**Task directions**
Begin with the line in which "Suscribite al 50% OFF" appears and end with the final line of the entries. Retype each one exactly and add nothing.

**Data shown**
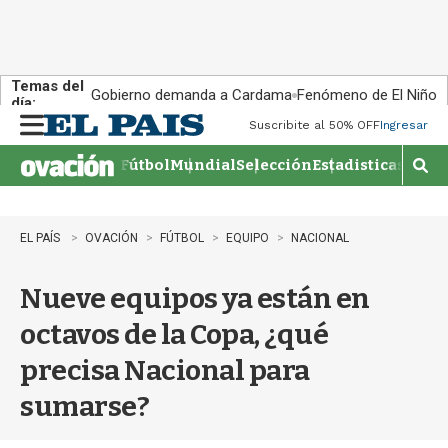
Temas del
Gobierno demanda a Cardama
Fenómeno de El Niño
día:
Suscribite al 50% OFF
Ingresar
M
e
Fútbol
Mundial
Selección
Estadisticas
Agen
n
M
u
o
s
t
EL PAÍS
OVACIÓN
FÚTBOL
EQUIPO
NACIONAL
r
a
Nueve equipos ya están en
r
b
octavos de la Copa, ¿qué
�
s
precisa Nacional para
q
u
sumarse?
e
d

**Exercise solution**
Suscribite al 50% OFF
Ingresar
M
e
Fútbol
Mundial
Selección
Estadisticas
Agen
n
M
u
o
s
t
EL PAÍS
OVACIÓN
FÚTBOL
EQUIPO
NACIONAL
r
a
Nueve equipos ya están en
r
b
octavos de la Copa, ¿qué
�
s
precisa Nacional para
q
u
sumarse?
e
d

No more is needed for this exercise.